##### Data extracts
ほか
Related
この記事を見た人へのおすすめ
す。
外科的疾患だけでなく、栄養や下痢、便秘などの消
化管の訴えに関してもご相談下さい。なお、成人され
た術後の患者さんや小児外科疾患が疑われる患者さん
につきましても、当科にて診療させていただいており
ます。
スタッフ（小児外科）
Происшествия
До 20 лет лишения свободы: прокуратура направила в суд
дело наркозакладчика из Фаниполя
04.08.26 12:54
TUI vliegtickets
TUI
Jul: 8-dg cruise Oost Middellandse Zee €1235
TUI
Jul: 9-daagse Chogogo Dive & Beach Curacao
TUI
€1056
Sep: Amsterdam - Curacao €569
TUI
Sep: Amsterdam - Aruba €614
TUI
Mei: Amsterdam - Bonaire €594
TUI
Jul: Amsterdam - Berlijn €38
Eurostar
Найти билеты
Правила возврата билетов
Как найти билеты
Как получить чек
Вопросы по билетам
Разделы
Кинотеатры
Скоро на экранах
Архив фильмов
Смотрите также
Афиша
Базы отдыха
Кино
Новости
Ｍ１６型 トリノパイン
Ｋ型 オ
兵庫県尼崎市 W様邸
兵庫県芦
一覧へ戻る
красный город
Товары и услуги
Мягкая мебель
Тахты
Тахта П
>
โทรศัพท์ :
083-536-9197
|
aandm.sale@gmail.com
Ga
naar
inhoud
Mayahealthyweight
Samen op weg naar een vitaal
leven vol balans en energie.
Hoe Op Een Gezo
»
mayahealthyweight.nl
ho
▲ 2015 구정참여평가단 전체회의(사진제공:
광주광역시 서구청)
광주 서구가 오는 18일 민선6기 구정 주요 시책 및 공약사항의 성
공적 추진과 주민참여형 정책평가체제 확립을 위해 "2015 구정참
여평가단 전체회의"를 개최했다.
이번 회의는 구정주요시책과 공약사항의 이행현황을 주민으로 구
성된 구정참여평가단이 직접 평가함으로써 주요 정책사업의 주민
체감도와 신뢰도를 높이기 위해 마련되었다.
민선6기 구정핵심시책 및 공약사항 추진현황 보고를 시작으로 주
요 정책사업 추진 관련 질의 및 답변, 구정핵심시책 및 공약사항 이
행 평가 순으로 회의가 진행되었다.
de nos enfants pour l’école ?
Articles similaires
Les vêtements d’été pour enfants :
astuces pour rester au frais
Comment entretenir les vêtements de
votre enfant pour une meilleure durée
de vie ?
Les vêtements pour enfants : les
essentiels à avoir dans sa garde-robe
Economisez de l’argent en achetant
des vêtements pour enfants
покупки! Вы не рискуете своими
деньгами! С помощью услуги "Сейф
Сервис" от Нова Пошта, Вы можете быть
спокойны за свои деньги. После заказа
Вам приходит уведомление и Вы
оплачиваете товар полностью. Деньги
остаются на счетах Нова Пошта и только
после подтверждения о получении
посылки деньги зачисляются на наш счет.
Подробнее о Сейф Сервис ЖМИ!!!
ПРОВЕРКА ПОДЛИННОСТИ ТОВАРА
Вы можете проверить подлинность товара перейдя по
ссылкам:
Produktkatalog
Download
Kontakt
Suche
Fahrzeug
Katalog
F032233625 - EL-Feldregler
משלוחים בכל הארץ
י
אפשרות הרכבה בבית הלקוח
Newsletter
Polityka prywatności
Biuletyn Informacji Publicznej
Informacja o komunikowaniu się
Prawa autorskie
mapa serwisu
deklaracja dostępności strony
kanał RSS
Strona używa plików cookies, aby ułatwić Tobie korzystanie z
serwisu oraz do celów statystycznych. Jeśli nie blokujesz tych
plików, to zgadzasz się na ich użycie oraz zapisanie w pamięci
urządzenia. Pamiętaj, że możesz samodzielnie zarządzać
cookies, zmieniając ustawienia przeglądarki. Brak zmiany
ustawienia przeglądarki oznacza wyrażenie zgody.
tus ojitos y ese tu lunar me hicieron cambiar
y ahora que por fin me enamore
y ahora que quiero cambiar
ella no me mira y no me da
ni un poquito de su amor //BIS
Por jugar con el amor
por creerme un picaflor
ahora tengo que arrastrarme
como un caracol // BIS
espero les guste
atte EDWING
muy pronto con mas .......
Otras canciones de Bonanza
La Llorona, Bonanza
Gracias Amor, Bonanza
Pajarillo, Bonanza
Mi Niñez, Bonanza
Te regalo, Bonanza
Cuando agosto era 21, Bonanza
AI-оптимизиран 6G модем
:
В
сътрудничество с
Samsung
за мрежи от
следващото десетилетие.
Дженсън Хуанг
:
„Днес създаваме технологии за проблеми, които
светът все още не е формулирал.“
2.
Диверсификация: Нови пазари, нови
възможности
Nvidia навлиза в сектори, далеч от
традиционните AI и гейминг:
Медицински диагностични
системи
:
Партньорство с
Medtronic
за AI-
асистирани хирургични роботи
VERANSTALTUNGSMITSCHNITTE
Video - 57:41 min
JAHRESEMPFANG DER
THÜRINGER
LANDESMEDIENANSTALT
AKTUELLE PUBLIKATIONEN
##########
_Instructions to follow:_
Scan the material line by line and report each one that contains "ustawienia".

_Response to the task:_
cookies, zmieniając ustawienia przeglądarki. Brak zmiany
ustawienia przeglądarki oznacza wyrażenie zgody.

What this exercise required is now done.